Let’s get to the book picks!
Newer Titles
The Heirloom by Jessie Rosen (May 7)
The Heirloom by Jessie Rosen sounds like the ideal book to kick off summer reading season. The novel follows a recently engaged woman whose long-held superstition about heirloom engagement rings sends her on a journey around the world to ensure her ring—and her marriage—contains “forever energy.” So excited for it! Synopsis here:
Shea Anderson’s beloved Nonna had endless rules for a happy, healthy life: avoid owls, never put a hat on a bed, and never, ever accept a marriage proposal that comes with an heirloom ring. Happily ever after is hard enough without bad karma in the mix.
Naturally, panic sets in when Shea’s boyfriend, John, proposes with an heirloom ring. Yes is her answer, but Nonna’s warning sets Shea on a mission to ensure the ring contains forever energy: She will find its previous owners wherever they may be. With the help of her long-suffering big sister and a nosy journalist eager for a big story, Shea embarks on a journey that takes her from Los Angeles and New York to Italy and Portugal.
Sophisticated, cinematic, and full of lively observations, The Heirloom is a diamond-sharp read for everyone who’s ever tried to make their own good luck.

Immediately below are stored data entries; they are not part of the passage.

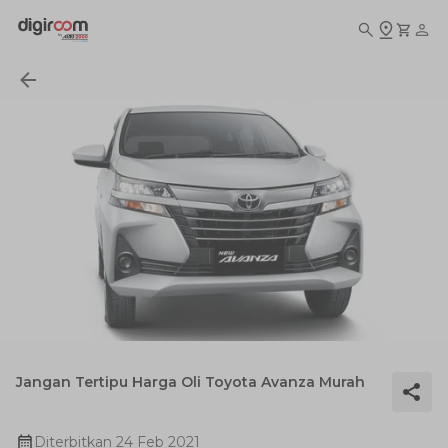
Jangan Tertipu Harga Oli Toyota Avanza Murah
Diterbitkan
24 Feb 2021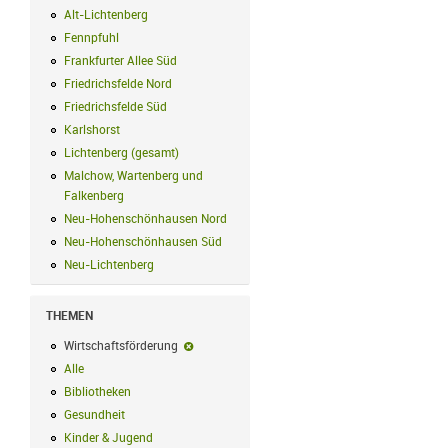
Alt-Lichtenberg
Alt-Lichtenberg Filter anwenden
Fennpfuhl
Fennpfuhl Filter anwenden
Frankfurter Allee Süd
Frankfurter Allee Süd Filter anwenden
Friedrichsfelde Nord
Friedrichsfelde Nord Filter anwenden
Friedrichsfelde Süd
Friedrichsfelde Süd Filter anwenden
Karlshorst
Karlshorst Filter anwenden
Lichtenberg (gesamt)
Lichtenberg (gesamt) Filter anwenden
Malchow, Wartenberg und
Falkenberg
Malchow, Wartenberg und Falkenberg Filter anwenden
Neu-Hohenschönhausen Nord
Neu-Hohenschönhausen Nord Filter an
Neu-Hohenschönhausen Süd
Neu-Hohenschönhausen Süd Filter anwe
Neu-Lichtenberg
Neu-Lichtenberg Filter anwenden
THEMEN
Wirtschaftsförderung
Wirtschaftsförderung-Filter entfernen
Alle
Alle Filter anwenden
Bibliotheken
Bibliotheken Filter anwenden
Gesundheit
Gesundheit Filter anwenden
Kinder & Jugend
Kinder & Jugend Filter anwenden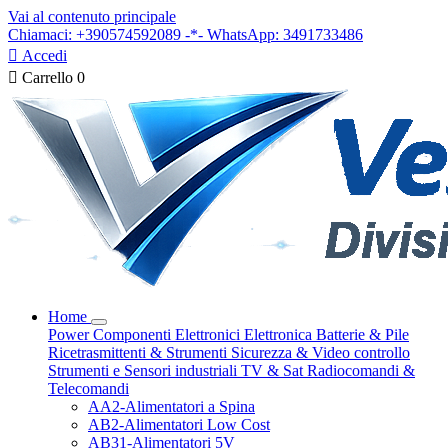
Vai al contenuto principale
Chiamaci: +390574592089 -*- WhatsApp: 3491733486

Accedi

Carrello
0
Home
Power
Componenti Elettronici
Elettronica
Batterie & Pile
Ricetrasmittenti & Strumenti
Sicurezza & Video controllo
Strumenti e Sensori industriali
TV & Sat
Radiocomandi &
Telecomandi
AA2-Alimentatori a Spina
AB2-Alimentatori Low Cost
AB31-Alimentatori 5V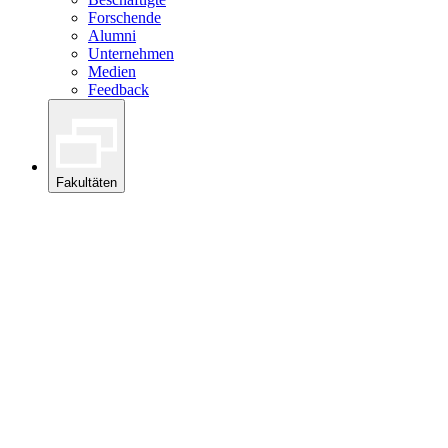
Forschende
Alumni
Unternehmen
Medien
Feedback
Fakultäten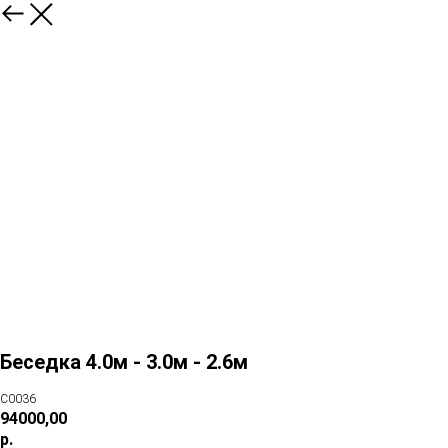
Беседка 4.0м - 3.0м - 2.6м
C0036
94000,00
р.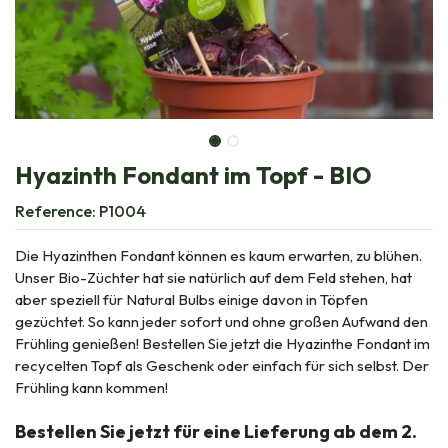
Hyazinth Fondant im Topf - BIO
Reference:
P1004
Die Hyazinthen Fondant können es kaum erwarten, zu blühen.
Unser Bio-Züchter hat sie natürlich auf dem Feld stehen, hat
aber speziell für Natural Bulbs einige davon in Töpfen
gezüchtet. So kann jeder sofort und ohne großen Aufwand den
Frühling genießen! Bestellen Sie jetzt die Hyazinthe Fondant im
recycelten Topf als Geschenk oder einfach für sich selbst. Der
Frühling kann kommen!
Bestellen Sie jetzt für eine Lieferung ab dem 2.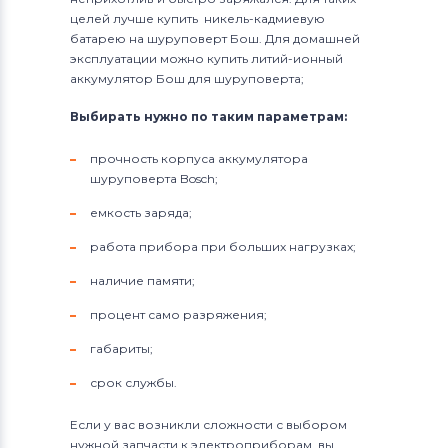
целей лучше купить никель-кадмиевую
батарею на шуруповерт Бош. Для домашней
эксплуатации можно купить литий-ионный
аккумулятор Бош для шуруповерта;
Выбирать нужно по таким параметрам:
прочность корпуса аккумулятора
шуруповерта Bosch;
емкость заряда;
работа прибора при больших нагрузках;
наличие памяти;
процент само разряжения;
габариты;
срок службы.
Если у вас возникли сложности с выбором
нужной запчасти к электроприборам, вы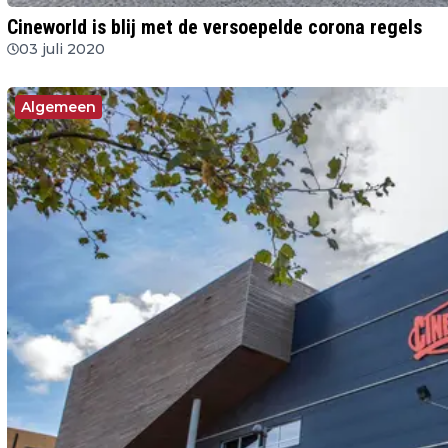
Cineworld is blij met de versoepelde corona regels
03 juli 2020
Algemeen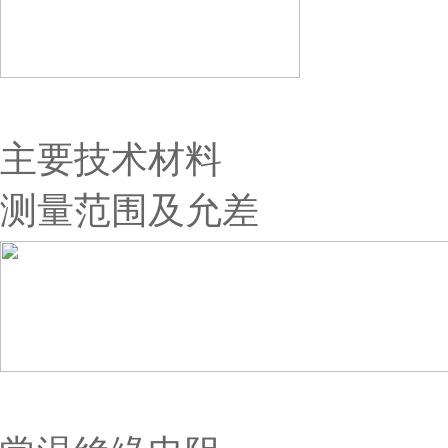
主要技术材料
测量范围及允差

Shanghailanders by Juli Min (May 7)
I’m so intrigued by the premise of Shanghailanders by Juli Min. This debut novel follows a cosmopolitan Shanghai household backward in time—beginning in 2040 and moving through our present and the recent past—exploring their secrets, their losses, and the ways a family makes and remakes itself across the years. Here’s the synopsis:
2040: Wealthy real estate investor Leo Yang—handsome, distinguished, a real Shanghai man—is on the train back to the city after seeing his family off at the airport. His sophisticated Japanese-French wife, Eko, and their two eldest children, Yumi and Yoko, are headed for Boston, though one daughter’s revelation will soon reroute them to Paris. 2039: Kiko, their youngest daughter and an aspiring actress, decides to pursue fame at any cost, like her icon Marilyn Monroe. 2038: Yumi comes to Yoko in need, after a college-dorm situation at Harvard goes disastrously wrong.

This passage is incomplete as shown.